(About this task): What is the number of lines in the records below holding the string "Athletics"? Reply with it and nothing else.

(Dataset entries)
________________________________________
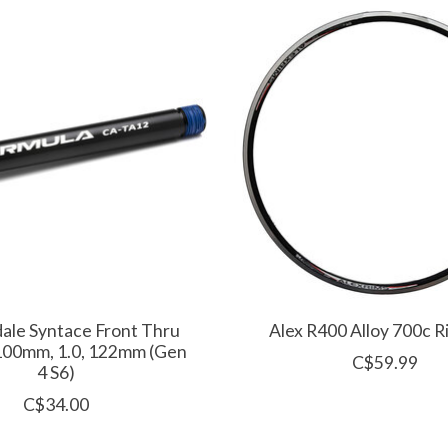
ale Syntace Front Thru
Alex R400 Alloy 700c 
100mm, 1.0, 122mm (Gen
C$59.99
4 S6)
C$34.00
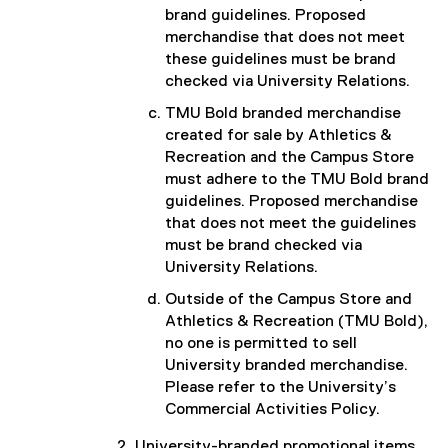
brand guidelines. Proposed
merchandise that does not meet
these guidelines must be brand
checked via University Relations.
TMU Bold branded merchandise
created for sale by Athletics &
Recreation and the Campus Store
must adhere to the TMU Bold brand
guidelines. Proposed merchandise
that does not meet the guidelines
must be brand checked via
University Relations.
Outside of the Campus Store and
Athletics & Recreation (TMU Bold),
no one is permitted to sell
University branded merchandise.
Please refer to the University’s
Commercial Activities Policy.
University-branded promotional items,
________________________________________
(Written response): 2